WORK REQUIRED: Pick out every line in the data below that holds "продукции".

Items from a dataset:
=====

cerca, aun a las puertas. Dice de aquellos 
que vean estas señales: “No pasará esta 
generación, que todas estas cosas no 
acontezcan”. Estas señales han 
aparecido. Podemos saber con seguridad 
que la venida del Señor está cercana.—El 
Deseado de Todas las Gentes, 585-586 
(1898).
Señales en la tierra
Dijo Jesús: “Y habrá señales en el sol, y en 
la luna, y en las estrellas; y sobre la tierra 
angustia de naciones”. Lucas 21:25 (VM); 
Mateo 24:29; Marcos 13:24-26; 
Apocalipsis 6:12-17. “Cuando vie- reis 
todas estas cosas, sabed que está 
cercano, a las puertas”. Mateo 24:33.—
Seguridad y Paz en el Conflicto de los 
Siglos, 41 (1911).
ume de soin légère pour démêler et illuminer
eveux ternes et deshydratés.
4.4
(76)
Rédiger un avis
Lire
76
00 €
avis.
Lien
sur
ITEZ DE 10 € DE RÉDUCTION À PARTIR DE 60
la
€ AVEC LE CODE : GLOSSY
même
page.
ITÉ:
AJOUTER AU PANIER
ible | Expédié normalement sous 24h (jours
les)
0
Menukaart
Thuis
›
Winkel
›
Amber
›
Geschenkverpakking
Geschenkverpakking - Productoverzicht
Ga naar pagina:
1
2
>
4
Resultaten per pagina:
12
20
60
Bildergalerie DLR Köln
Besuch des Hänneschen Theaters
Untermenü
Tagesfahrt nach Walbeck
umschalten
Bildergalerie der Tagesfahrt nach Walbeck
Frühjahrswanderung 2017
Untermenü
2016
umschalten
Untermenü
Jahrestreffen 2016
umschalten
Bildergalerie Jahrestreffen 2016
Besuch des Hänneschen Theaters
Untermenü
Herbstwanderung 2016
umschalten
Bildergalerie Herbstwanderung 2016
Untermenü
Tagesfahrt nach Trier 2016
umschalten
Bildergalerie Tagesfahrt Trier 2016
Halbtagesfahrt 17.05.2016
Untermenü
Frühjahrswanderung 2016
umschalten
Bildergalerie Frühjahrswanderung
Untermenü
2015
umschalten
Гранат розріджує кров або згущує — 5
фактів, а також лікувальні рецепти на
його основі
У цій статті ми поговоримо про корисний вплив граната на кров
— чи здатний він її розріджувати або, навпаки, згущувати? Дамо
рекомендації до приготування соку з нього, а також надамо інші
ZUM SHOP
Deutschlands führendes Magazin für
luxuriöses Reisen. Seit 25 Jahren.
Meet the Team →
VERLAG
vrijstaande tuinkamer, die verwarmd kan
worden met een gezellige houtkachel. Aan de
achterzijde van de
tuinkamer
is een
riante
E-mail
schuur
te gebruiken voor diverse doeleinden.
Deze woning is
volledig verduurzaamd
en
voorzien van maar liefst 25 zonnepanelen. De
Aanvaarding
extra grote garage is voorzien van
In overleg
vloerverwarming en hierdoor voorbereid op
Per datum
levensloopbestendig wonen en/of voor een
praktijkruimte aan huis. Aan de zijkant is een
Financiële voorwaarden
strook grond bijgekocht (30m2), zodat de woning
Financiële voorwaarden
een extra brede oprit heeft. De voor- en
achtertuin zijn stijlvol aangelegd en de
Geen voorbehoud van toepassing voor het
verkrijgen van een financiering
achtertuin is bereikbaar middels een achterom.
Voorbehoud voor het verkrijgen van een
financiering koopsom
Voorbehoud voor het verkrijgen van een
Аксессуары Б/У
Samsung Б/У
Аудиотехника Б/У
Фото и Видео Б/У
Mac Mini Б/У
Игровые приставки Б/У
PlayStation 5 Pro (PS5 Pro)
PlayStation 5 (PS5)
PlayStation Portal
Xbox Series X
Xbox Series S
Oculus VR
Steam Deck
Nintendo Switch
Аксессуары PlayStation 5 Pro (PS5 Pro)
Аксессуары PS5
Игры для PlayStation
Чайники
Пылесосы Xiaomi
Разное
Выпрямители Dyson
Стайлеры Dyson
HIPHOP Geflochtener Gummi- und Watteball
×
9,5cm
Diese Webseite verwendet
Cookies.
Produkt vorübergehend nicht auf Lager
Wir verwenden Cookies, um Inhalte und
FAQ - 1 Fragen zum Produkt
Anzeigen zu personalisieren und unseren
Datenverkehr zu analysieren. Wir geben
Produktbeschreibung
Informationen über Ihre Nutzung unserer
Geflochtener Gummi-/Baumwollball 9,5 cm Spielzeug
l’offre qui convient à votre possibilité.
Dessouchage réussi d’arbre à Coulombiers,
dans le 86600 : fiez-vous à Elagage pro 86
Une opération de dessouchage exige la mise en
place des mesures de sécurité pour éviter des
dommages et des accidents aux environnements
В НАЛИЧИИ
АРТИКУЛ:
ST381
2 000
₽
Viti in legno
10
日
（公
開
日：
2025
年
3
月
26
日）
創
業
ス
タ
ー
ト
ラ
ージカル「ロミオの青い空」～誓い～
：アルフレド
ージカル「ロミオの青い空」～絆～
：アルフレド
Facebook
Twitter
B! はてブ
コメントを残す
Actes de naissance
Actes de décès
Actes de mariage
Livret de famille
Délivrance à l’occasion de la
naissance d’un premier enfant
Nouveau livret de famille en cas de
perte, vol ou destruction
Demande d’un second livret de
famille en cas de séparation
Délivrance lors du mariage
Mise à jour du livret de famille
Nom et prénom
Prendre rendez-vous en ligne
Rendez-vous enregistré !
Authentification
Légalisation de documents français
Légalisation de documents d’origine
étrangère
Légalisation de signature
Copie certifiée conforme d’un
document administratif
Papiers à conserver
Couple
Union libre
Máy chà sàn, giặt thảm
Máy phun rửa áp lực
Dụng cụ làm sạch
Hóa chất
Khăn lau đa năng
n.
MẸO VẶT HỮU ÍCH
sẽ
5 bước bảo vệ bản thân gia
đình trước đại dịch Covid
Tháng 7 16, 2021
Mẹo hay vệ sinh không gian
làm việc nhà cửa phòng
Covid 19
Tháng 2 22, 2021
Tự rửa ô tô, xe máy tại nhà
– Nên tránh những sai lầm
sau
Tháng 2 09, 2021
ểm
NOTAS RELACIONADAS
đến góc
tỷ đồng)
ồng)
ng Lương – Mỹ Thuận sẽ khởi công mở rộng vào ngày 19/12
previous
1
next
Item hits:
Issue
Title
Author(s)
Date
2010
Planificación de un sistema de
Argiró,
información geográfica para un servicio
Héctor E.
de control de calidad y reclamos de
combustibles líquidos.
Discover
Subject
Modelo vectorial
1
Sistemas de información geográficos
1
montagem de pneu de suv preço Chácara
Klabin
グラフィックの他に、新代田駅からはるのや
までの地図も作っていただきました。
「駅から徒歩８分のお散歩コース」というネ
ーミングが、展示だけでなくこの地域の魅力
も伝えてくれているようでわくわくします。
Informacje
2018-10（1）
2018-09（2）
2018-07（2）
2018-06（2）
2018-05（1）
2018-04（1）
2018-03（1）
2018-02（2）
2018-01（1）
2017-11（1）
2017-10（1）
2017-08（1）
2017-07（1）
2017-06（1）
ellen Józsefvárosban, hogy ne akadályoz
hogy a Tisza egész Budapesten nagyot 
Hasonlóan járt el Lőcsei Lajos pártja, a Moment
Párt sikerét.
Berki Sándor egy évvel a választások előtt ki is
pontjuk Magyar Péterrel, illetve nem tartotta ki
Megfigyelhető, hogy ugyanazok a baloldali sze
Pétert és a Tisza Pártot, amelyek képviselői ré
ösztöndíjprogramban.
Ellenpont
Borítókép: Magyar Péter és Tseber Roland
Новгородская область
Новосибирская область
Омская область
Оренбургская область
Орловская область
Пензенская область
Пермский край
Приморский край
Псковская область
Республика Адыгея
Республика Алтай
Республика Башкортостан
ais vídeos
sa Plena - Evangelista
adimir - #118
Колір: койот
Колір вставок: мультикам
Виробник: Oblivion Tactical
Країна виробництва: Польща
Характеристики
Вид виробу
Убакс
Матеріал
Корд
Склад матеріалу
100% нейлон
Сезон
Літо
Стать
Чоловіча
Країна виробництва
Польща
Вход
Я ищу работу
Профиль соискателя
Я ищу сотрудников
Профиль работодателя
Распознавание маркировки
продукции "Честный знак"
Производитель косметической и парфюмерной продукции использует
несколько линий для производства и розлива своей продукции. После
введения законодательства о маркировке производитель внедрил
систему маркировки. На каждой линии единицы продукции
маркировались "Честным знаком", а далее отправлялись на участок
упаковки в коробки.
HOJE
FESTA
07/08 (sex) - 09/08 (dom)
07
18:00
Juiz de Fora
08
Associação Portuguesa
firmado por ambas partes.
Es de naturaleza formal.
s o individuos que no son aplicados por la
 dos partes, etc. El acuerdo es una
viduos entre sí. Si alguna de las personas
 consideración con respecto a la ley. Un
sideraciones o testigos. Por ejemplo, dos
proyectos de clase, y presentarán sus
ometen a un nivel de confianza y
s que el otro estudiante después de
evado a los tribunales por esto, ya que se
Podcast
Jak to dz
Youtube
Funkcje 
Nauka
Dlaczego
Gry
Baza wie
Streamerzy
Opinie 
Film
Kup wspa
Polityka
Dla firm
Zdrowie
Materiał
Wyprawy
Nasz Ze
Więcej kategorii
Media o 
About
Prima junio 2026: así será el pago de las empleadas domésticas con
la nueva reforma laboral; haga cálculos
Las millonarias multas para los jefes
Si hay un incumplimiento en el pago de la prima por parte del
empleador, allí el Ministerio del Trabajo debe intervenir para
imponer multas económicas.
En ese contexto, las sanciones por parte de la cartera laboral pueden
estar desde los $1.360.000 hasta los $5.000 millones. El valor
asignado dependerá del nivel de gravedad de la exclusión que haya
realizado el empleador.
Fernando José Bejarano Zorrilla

=====

OUTPUT OF THE EXERCISE:
продукции "Честный знак"
Производитель косметической и парфюмерной продукции использует
несколько линий для производства и розлива своей продукции. После
систему маркировки. На каждой линии единицы продукции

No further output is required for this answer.